Paper 2, Section II, $30 K$

(a) A ball may be in one of $n$ boxes. A search of the $i^{\text {th }}$ box costs $c_{i}>0$ and finds the ball with probability $\alpha_{i}>0$ if the ball is in that box. We are given initial probabilities $\left(P_{i}^{1}, i=1,2, \ldots, n\right)$ that the ball is in the $i^{\text {th }}$ box.

Show that the policy which at time $t=1,2, \ldots$ searches the box with the maximal value of $\alpha_{i} P_{i}^{t} / c_{i}$ minimises the expected searching cost until the ball is found, where $P_{i}^{t}$ is the probability (given everything that has occurred up to time $t$ ) that the ball is in box $i$ .

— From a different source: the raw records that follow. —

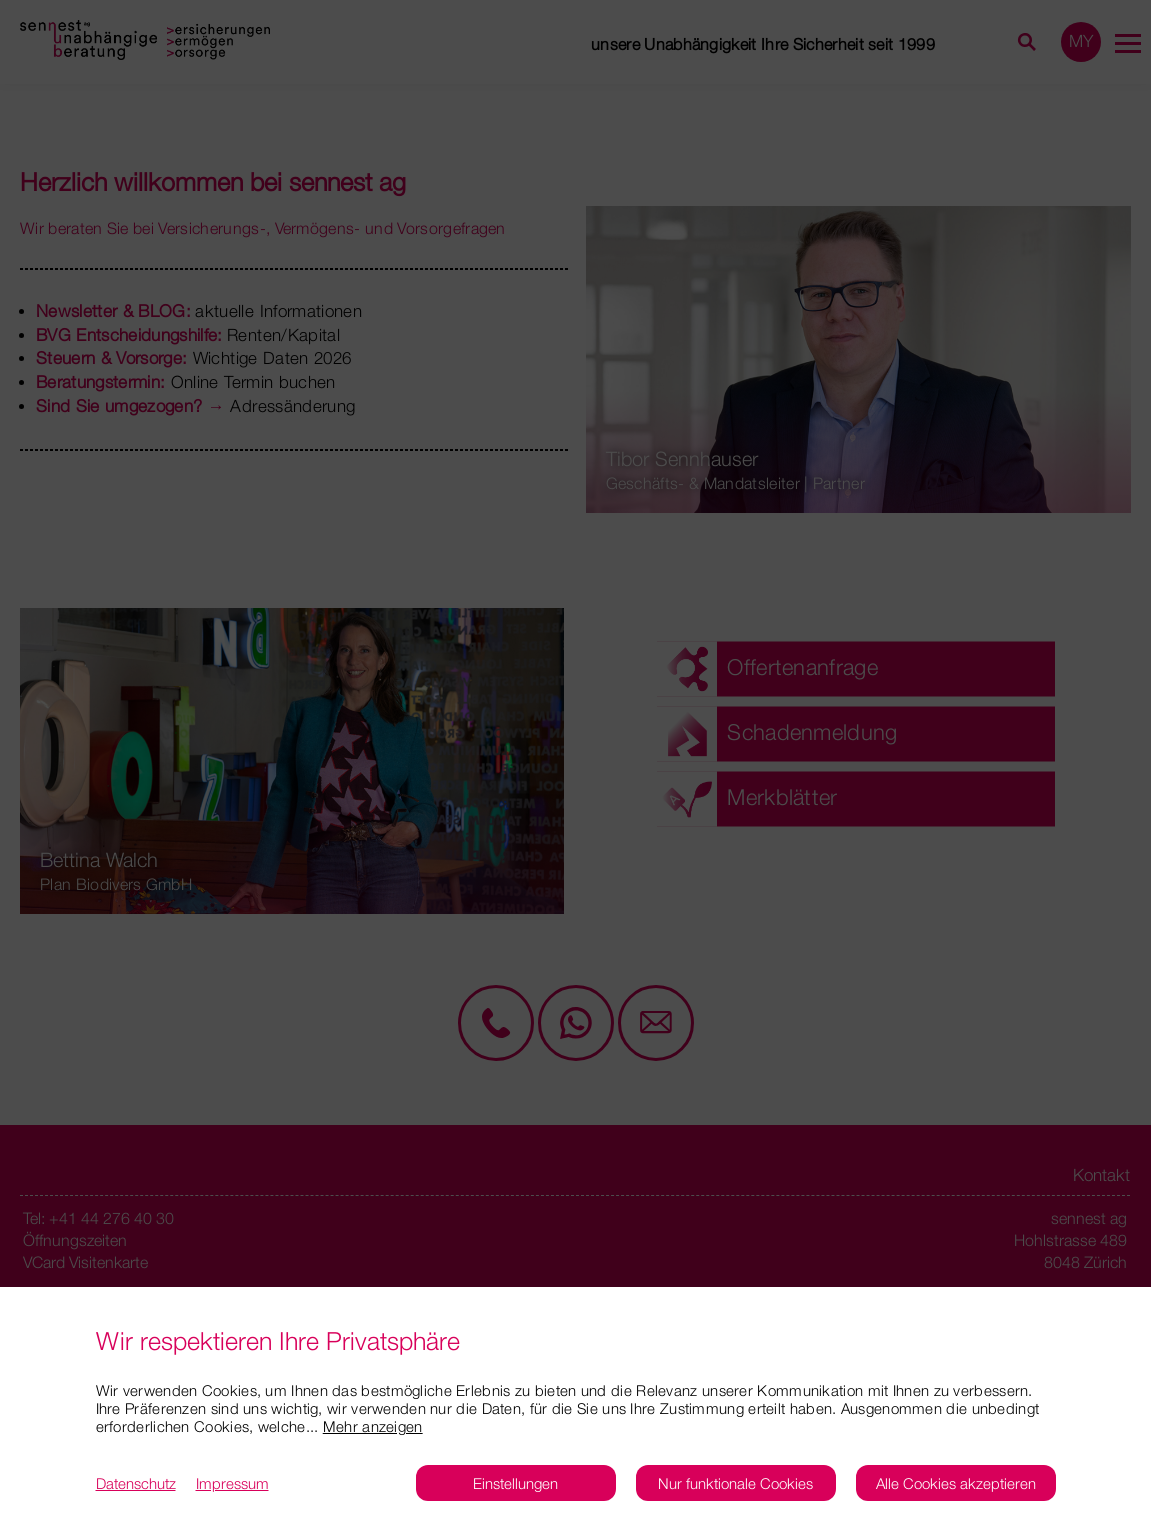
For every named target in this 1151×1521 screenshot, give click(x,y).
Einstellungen (515, 1483)
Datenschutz (136, 1483)
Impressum (232, 1483)
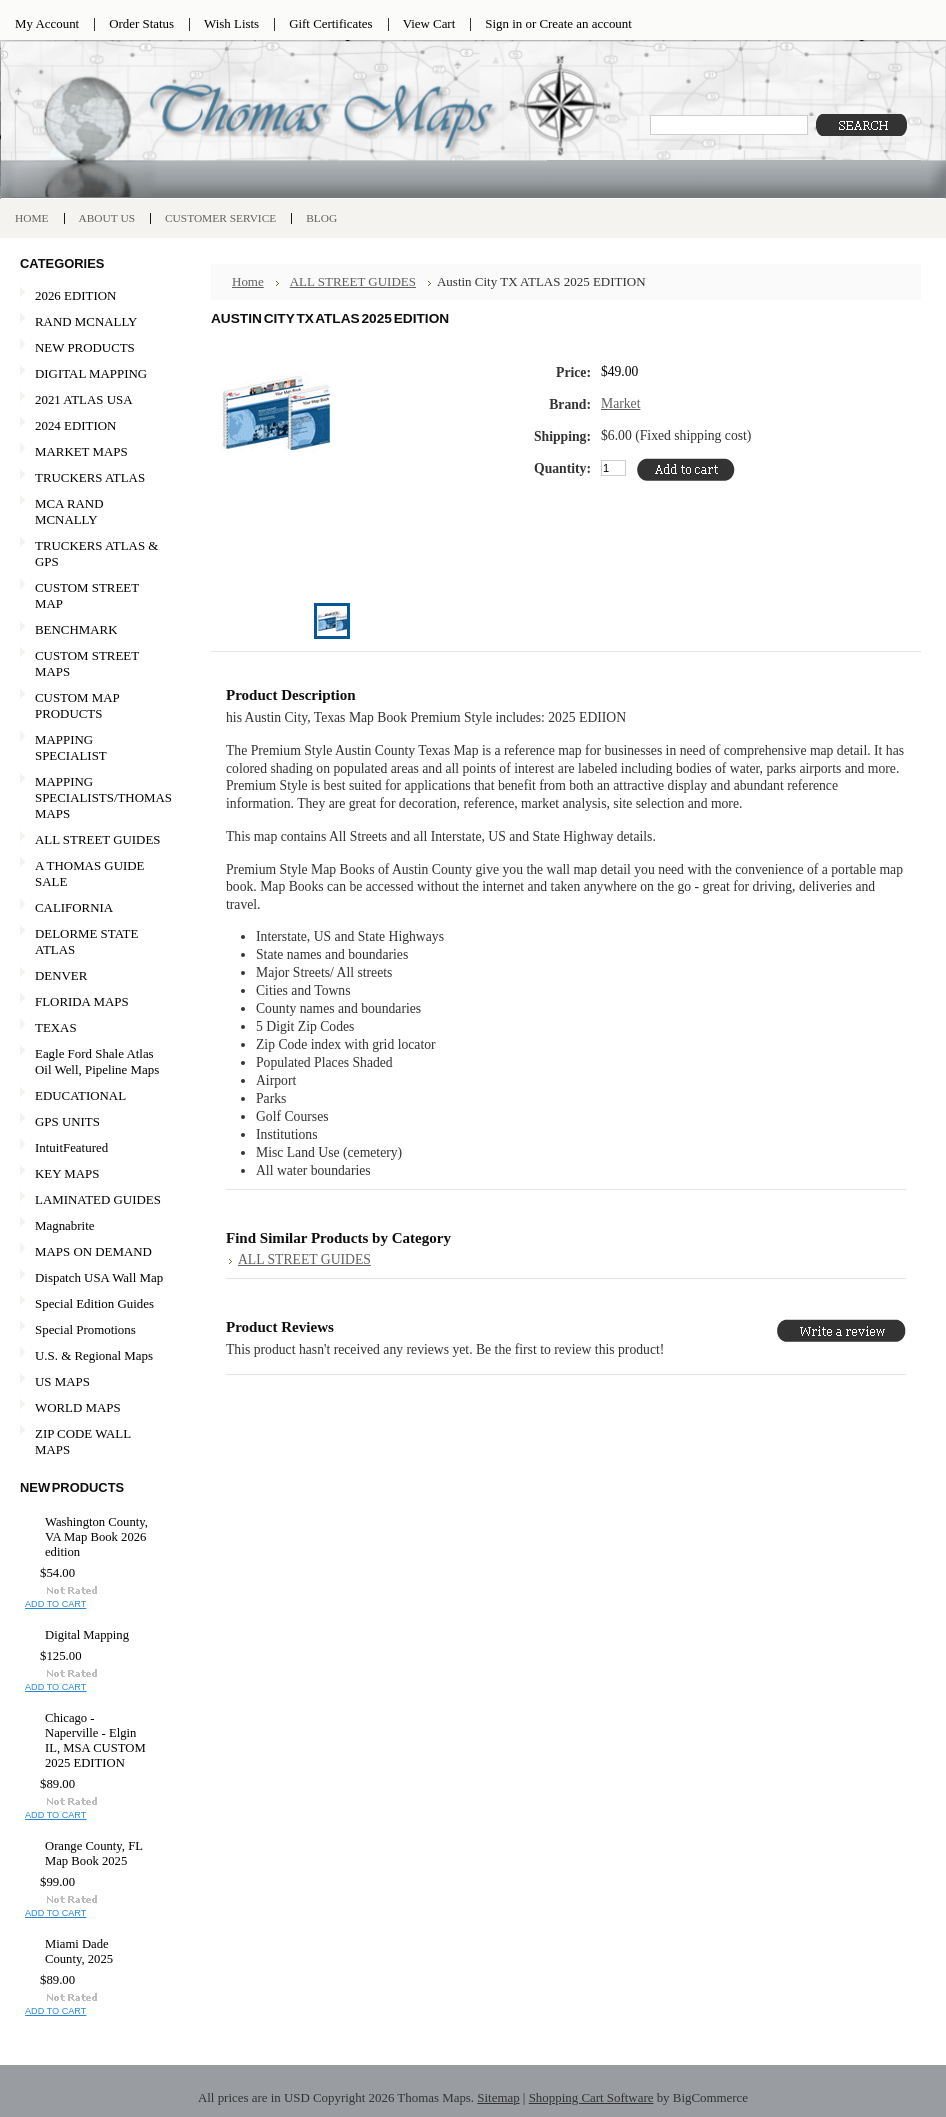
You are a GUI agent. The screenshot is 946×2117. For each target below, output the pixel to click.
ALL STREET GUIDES (97, 839)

(b) Next suppose that a reward $R_{i}>0$ is earned if the ball is found in the $i^{\text {th }}$ box. Suppose also that we may decide to stop at any time. Develop the dynamic programming equation for the value function starting from the probability distribution $\left(P_{i}^{t}, i=1,2, \ldots, n\right)$ .

Show that if $\sum_{i} c_{i} /\left(\alpha_{i} R_{i}\right)<1$ then it is never optimal to stop searching until the ball is found. In this case, is the policy defined in part (a) optimal?